[[ Data excerpts, beginning ]]

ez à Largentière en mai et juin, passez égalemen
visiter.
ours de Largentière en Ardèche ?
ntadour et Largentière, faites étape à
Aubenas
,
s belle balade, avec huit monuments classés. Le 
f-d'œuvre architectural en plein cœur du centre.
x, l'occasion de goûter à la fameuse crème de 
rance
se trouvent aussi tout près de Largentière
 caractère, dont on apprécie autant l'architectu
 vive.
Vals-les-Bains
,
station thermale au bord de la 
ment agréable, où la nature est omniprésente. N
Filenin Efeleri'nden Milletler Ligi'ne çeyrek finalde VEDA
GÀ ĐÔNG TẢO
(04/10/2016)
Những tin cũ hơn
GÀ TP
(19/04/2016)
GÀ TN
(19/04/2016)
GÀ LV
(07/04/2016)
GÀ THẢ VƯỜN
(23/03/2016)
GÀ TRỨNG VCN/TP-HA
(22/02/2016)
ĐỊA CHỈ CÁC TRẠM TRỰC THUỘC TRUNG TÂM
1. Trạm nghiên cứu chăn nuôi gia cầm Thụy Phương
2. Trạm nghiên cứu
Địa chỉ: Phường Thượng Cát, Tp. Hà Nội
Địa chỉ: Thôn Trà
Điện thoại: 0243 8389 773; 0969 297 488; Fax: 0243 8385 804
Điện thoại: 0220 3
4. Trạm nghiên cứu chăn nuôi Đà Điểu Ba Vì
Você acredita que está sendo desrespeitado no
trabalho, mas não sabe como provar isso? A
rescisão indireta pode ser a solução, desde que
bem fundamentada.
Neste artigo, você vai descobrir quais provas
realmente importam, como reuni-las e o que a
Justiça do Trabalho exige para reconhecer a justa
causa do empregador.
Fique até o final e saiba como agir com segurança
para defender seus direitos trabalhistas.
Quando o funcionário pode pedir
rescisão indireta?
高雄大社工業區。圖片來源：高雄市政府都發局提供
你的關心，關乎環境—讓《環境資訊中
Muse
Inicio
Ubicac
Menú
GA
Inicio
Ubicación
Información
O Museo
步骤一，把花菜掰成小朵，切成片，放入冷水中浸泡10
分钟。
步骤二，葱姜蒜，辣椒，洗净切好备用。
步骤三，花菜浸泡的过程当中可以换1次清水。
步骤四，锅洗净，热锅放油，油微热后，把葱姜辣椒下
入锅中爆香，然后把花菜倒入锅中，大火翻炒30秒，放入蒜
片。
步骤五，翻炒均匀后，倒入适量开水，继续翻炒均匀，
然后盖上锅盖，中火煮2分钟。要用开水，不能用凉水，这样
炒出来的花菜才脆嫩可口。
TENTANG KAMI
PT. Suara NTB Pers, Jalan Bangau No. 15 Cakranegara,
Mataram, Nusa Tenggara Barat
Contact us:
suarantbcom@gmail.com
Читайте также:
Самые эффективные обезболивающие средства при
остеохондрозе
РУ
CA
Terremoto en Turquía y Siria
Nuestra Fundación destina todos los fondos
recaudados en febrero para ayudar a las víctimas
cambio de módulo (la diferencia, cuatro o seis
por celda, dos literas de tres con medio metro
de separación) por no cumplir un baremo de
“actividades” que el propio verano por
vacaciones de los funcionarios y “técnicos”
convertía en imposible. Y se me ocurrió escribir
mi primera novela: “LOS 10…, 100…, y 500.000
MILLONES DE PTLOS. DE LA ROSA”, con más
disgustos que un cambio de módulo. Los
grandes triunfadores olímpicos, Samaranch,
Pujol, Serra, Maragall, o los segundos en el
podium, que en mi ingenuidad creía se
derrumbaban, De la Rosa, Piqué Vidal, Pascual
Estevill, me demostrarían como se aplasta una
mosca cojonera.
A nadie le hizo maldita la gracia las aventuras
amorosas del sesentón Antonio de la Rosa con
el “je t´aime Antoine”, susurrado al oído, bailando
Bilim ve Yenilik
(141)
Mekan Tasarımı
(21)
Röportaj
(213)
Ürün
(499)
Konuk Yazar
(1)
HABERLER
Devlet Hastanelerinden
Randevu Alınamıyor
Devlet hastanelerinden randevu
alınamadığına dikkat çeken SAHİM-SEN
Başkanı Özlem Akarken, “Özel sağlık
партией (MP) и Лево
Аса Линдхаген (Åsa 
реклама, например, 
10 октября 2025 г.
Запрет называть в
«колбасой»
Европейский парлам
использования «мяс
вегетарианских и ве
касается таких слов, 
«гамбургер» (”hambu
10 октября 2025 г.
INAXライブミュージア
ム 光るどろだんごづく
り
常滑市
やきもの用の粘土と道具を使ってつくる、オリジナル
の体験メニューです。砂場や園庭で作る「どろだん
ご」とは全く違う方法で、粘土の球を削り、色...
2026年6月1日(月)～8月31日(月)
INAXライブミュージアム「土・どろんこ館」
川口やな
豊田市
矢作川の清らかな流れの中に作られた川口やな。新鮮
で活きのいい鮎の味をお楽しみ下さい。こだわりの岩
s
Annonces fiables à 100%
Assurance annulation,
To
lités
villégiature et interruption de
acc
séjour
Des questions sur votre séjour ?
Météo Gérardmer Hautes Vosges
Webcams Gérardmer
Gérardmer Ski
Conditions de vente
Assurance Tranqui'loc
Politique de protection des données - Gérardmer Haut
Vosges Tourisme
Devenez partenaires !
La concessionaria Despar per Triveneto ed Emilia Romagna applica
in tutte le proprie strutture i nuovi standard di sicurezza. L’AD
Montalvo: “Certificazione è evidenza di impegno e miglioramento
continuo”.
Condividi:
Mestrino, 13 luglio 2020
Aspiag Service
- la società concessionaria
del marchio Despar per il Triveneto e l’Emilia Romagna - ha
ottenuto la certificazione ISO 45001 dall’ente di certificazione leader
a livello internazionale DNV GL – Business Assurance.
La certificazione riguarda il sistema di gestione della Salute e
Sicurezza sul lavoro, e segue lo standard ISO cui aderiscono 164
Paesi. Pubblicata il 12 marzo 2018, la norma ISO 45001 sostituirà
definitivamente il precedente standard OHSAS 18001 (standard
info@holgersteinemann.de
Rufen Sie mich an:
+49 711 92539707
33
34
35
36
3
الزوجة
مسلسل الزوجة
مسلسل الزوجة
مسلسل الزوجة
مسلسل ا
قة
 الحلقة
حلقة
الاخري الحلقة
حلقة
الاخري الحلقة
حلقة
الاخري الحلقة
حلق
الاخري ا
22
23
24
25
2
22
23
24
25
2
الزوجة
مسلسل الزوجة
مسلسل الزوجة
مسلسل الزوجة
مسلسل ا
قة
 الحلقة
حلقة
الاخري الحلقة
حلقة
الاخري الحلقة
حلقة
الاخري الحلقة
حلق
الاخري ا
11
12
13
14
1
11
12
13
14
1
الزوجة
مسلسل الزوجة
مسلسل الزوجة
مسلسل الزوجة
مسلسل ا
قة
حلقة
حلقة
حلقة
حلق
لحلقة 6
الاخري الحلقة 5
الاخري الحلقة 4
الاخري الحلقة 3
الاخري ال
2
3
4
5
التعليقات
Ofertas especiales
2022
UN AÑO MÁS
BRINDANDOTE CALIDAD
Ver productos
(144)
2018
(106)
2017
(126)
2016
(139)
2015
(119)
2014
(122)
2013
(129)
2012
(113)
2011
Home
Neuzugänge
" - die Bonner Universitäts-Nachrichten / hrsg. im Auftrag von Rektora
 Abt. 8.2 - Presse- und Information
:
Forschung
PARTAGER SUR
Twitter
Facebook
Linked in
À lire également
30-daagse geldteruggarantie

[[ Data excerpts, end ]]

Which lines in the data hold the string "Vosges"? Copy each of them.

▶ **Solution for this problem**:
Météo Gérardmer Hautes Vosges
Vosges Tourisme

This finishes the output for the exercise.